Les jeunes Verdunois n'étaient pourtant pas destinés à ce sport qui passe, du moins dans les grandes villes, pour difficile et élitiste. Ils sont les enfants d'une banlieue mal-aimée, où la richesse et la pauvreté se tutoient. Ils ne vivent pas à l'Île-des-Soeurs, quartier cossu. Vous les trouverez plutôt du côté de l'école secondaire Monseigneur-Richard, où la plupart d'entre eux ont redoublé. Du côté des commerces de restauration rapide aussi, pour lesquels ils travaillent à temps plus ou moins partiel. Leurs aînés pêchent pour oublier le bureau ou l'usine. Eux, pour oublier « la ville BS ». « Verdun, c'est brun », scandent-ils.

L'hiver, ils fabriquent leurs propres mouches, apprennent à faire des noeuds et s'exercent au lancer dans un gymnase. « J'ai l'impression que c'est comme de l'art, dit Patricia. Prendre une plume et la transformer en mouche, c'est vraiment spécial. C'est beau de voir le mouvement de la soie qui imite la mouche dans son envol. » Grâce à Point de mire, il leur est arrivé de taquiner la ouananiche au trou de la Fée, au Lac-Saint-Jean, et le saumon de l'Atlantique dans la rivière Nouvelle, en Gaspésie. Le printemps dernier, ils devaient même aller en Angleterre, berceau de la pêche à la mouche, là où se trouve le siège social de leur principal « partenaire », Snowbee, le géant de l'équipement de pêche qui les habille de la tête aux pieds.
En vue du voyage, ils ont vendu un « Élixir du pêcheur » de leur cru au Salon national du grand air, au Stade olympique. « Vous prenez une gorgée avant d'aller à la pêche, affirmaient-ils, et vous êtes sûr d'attraper votre quota de poissons ! » L'idée était si rigolote que 2 500 personnes se sont ruées sur les flacons à deux dollars. Il est vrai que Robert Ménard, chroniqueur au Journal de Montréal, avait donné un bon coup de pouce aux jeunes en faisant la promotion de la mystérieuse potion (qui n'était en fait que de l'eau). « Un "p'tit 2 $", écrivait-il, peut ouvrir des portes même pour quelqu'un qui ne possède qu'une petite clef... »

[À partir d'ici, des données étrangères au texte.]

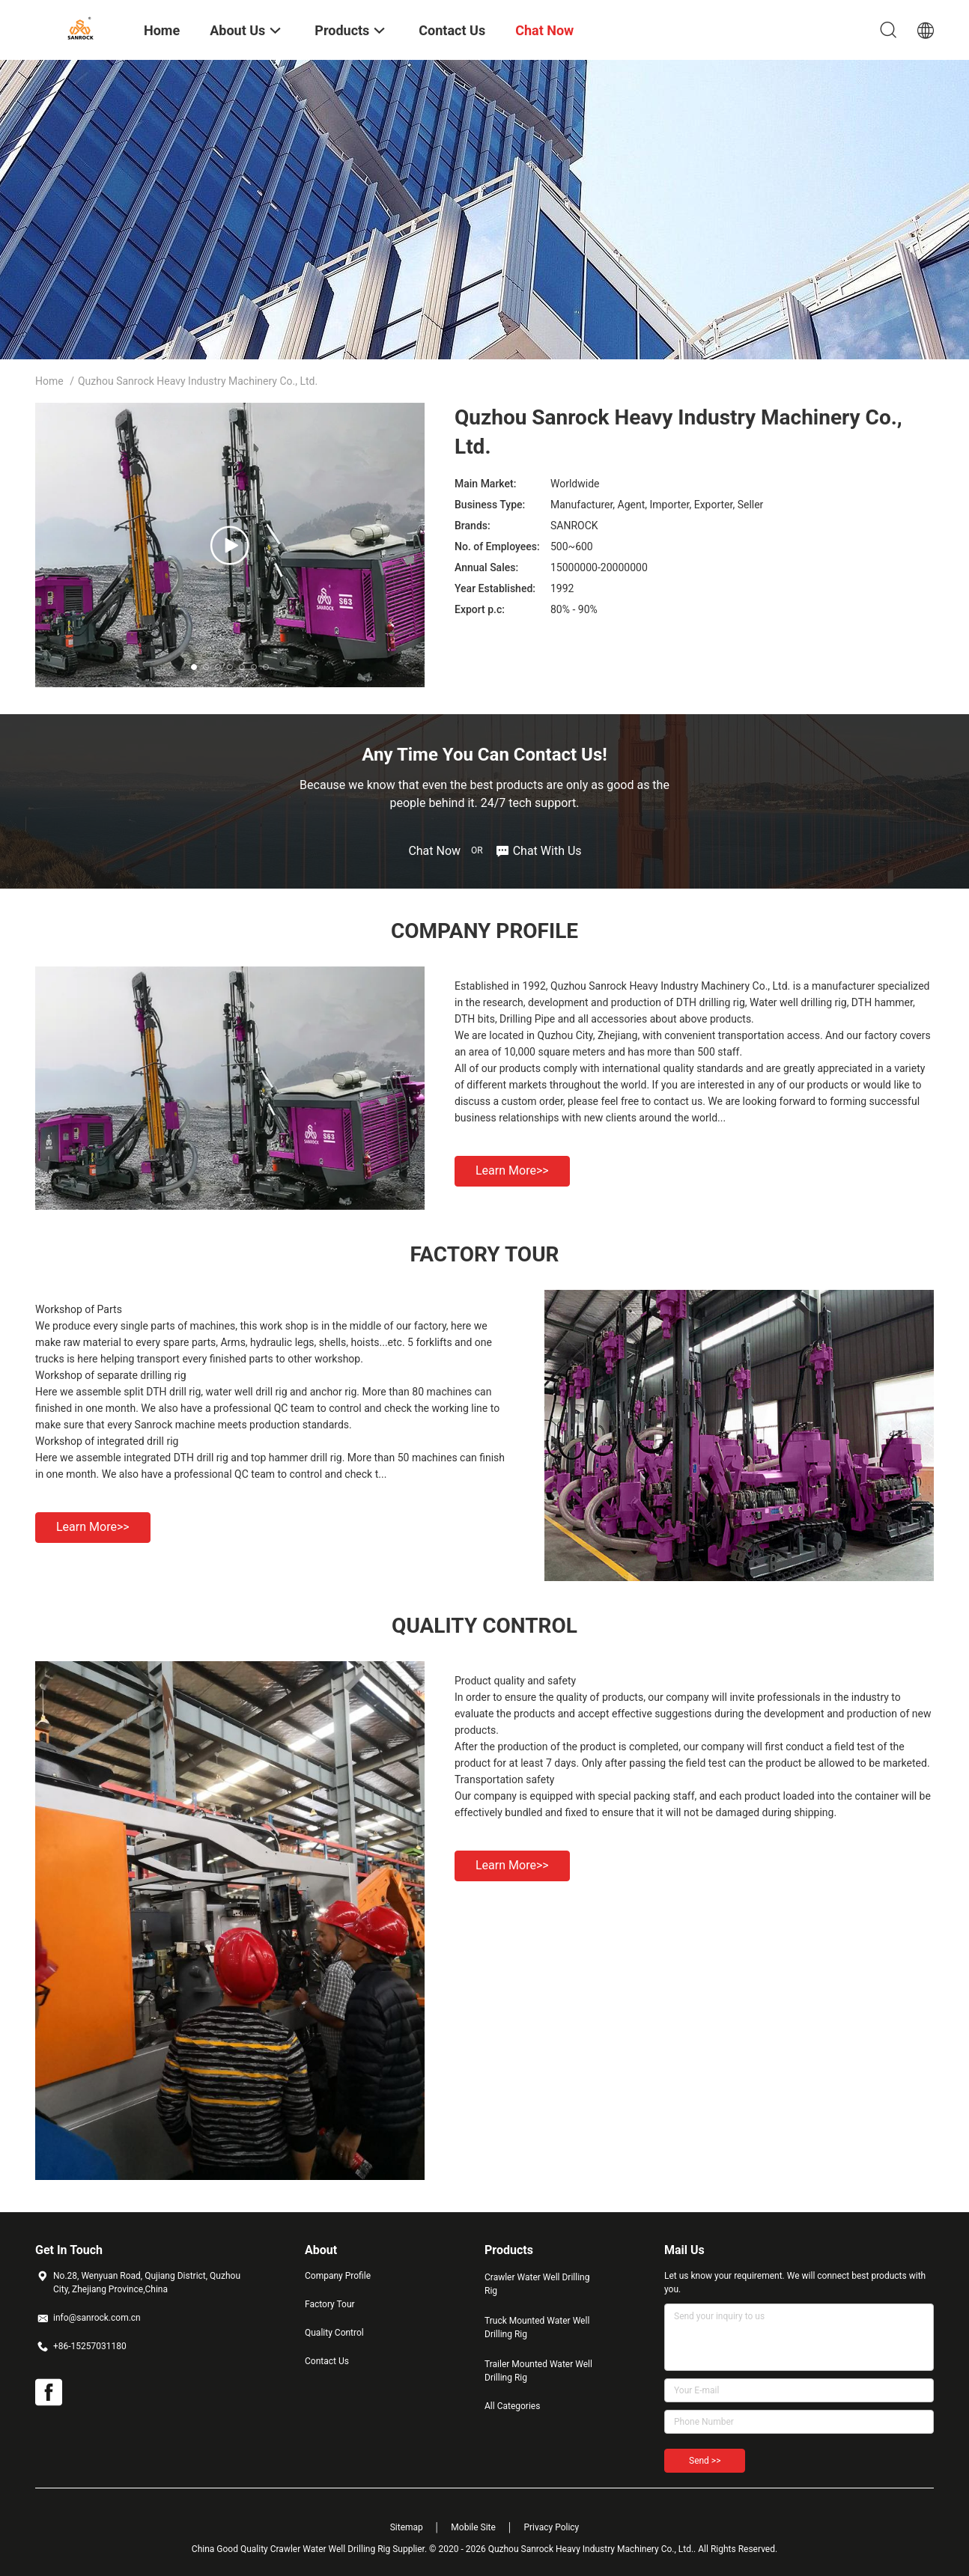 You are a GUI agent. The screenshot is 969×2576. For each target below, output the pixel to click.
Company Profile (338, 2276)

Une lourde porte s'est brusquement refermée toutefois lorsque la pêche a été interdite en Grande-Bretagne, en raison de la fièvre aphteuse. Mais, comme dirait Mario Viboux, « que vous pêchiez dans la vie ou en rivière, vous prendrez toujours du poisson ». Et, ondulant au fil de l'eau, la cuillère de Point de mire a réussi à attirer tout un spécimen...
Pietro Howard se définit comme une mosca bianca (mouche blanche), expression italienne qui correspond à « drôle d'oiseau ». Père américain, mère italienne, ce colosse habite Modène, dans le nord de l'Italie, dont il vend la céramique de par le monde. Mais il profite de ses déplacements professionnels pour assouvir sa véritable passion. « Pour moi, le summum dans la vie, dit-il, c'est d'attraper un poisson, de l'embrasser et de le relâcher. »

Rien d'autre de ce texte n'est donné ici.